⟨

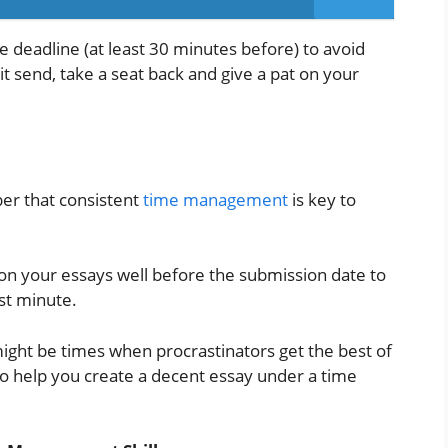
 deadline (at least 30 minutes before) to avoid
t send, take a seat back and give a pat on your
ber that consistent
time management
is key to
g on your essays well before the submission date to
ast minute.
ight be times when procrastinators get the best of
 to help you create a decent essay under a time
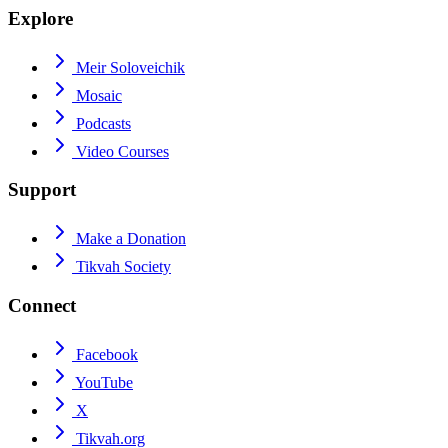
Explore
Meir Soloveichik
Mosaic
Podcasts
Video Courses
Support
Make a Donation
Tikvah Society
Connect
Facebook
YouTube
X
Tikvah.org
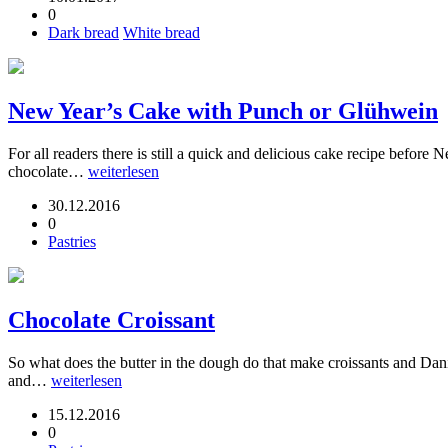
0
Dark bread
White bread
New Year’s Cake with Punch or Glühwein
For all readers there is still a quick and delicious cake recipe befor
chocolate…
weiterlesen
30.12.2016
0
Pastries
Chocolate Croissant
So what does the butter in the dough do that make croissants and Danish
and…
weiterlesen
15.12.2016
0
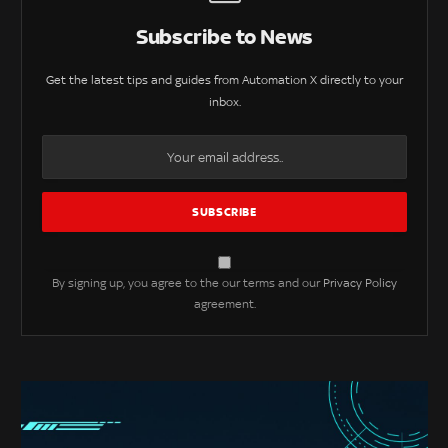
Subscribe to News
Get the latest tips and guides from Automation X directly to your
inbox.
By signing up, you agree to the our terms and our
Privacy Policy
agreement.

⟩

_WHAT YOU ARE ASKED TO DO_
Without the pictures, give back the entries exactly.

_ANSWER FOR THIS EXERCISE_
 deadline (at least 30 minutes before) to avoid
t send, take a seat back and give a pat on your
ber that consistent
time management
is key to
g on your essays well before the submission date to
ast minute.
ight be times when procrastinators get the best of
 to help you create a decent essay under a time
Explore
Meir Soloveichik
Mosaic
Podcasts
Video Courses
Support
Make a Donation
Tikvah Society
Connect
Facebook
YouTube
X
Tikvah.org
0
Dark bread
White bread
New Year’s Cake with Punch or Glühwein
For all readers there is still a quick and delicious cake recipe befor
chocolate…
weiterlesen
30.12.2016
0
Pastries
Chocolate Croissant
So what does the butter in the dough do that make croissants and Danish
and…
weiterlesen
15.12.2016
0
Subscribe to News
Get the latest tips and guides from Automation X directly to your
inbox.
By signing up, you agree to the our terms and our
Privacy Policy
agreement.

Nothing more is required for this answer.